Second, the Guantánamo Bay naval station, as I have written elsewhere, should over time be closed as a detention camp and reimagined as an international installation with the capability to respond to natural disasters throughout the region, stockpile humanitarian supplies, base ships and aircraft conducting medical diplomacy, act as a refugee center in the case of unrest or disaster in the Caribbean, and support counternarcotic efforts.

Third, Cuba should become part of the counternarcotic efforts that are conducted out of Key West, Florida — just 90 miles from Cuban shores at the very successful Joint Interagency Task Force South. We already have 15 nations participating in those operations, which have interdicted thousands of tons of cocaine over the past decade; Cuba as a partner would be a powerful signal and a means to improve our capability.
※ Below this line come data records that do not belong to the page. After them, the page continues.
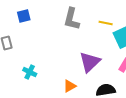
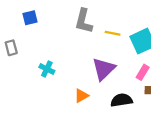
yellow line: (106, 23) -> (113, 33), moved
cyan cross: (30, 72) -> (47, 69), moved

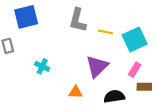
blue square: (30, 18) -> (26, 17), size x1.6
orange triangle: (81, 96) -> (76, 92), turned 32

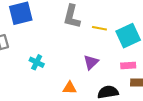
purple triangle: (97, 66) -> (91, 62), size x0.7
pink rectangle: (135, 70) -> (128, 65), turned 56

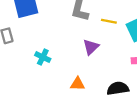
purple triangle: (91, 62) -> (91, 47), moved

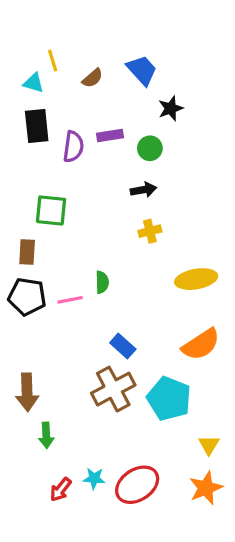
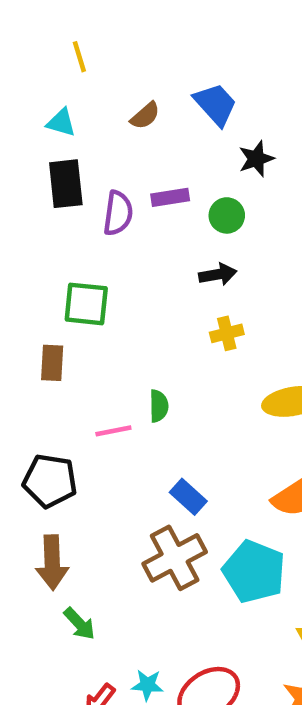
yellow line: (53, 61) -> (79, 57), moved
black pentagon: (27, 297) -> (50, 481), moved
green arrow: (46, 435) -> (79, 624), turned -40

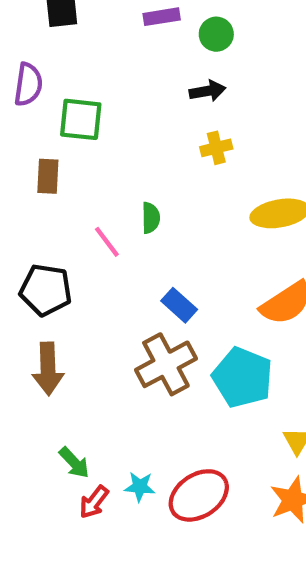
purple semicircle: (118, 213) -> (28, 84), moved
pink line: (113, 431) -> (107, 242), turned 64
green arrow: (79, 624) -> (74, 463), moved

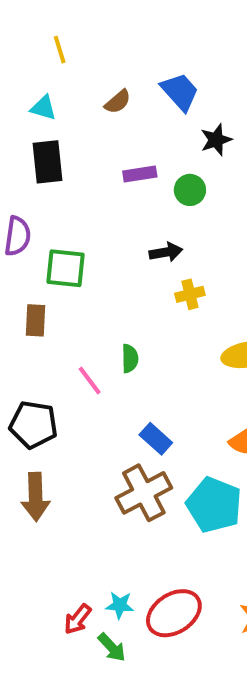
black arrow: (208, 91) -> (166, 252), moved
green arrow: (74, 463) -> (112, 647), moved

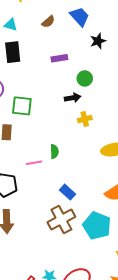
green circle: (190, 190) -> (85, 78), moved
pink line: (90, 381) -> (34, 163), turned -63

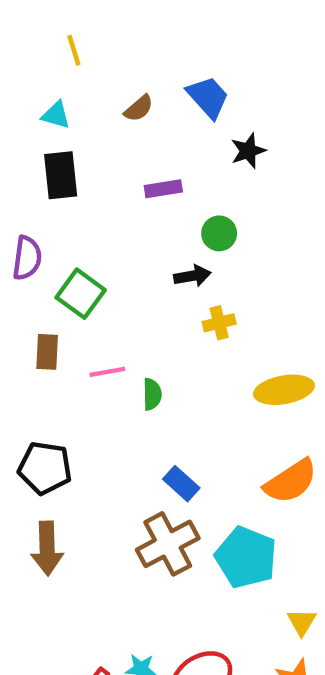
green square: (22, 106) -> (81, 294), turned 30
pink line: (34, 163) -> (107, 372), moved

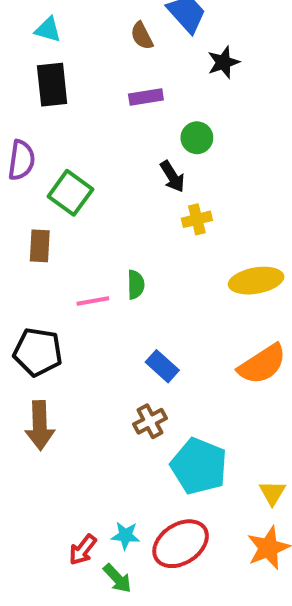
brown semicircle: (139, 108) -> (142, 36), moved, turned 104
black arrow: (192, 276) -> (172, 177), turned 68
pink line: (107, 372) -> (93, 301), moved
brown cross: (168, 544) -> (150, 421), size x0.6
cyan pentagon: (246, 557) -> (199, 466), moved

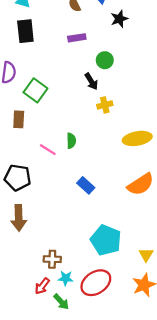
pink line: (93, 301) -> (48, 150), turned 42
brown cross: (150, 421) -> (52, 259), moved, turned 30

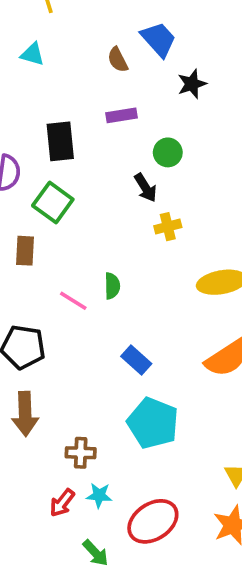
black rectangle: (25, 31) -> (60, 141), moved
cyan pentagon: (106, 240) -> (153, 423), moved
brown cross: (52, 259) -> (81, 453), moved
cyan star: (66, 278) -> (99, 495), moved
red arrow: (42, 286) -> (62, 503), moved

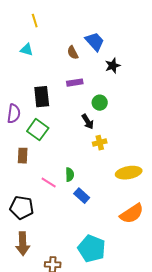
blue rectangle: (136, 360) -> (82, 196), moved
Fourth, we need to keep the pressure on the Cuban regime by publicizing its misdeeds, shining a light on dissidents, improving our strategic communication with the Cuban people, and taking violations to the OAS.

The United States and Cuba have much to offer each other; the sooner we get our relationship in balance and move forward on a path to greater integration, the more we will benefit economically, diplomatically, and strategically. We need to look beyond the emotions of the USS Maineexplosion and the half-century of communism to the potential future we could enjoy — including the rum and cigars.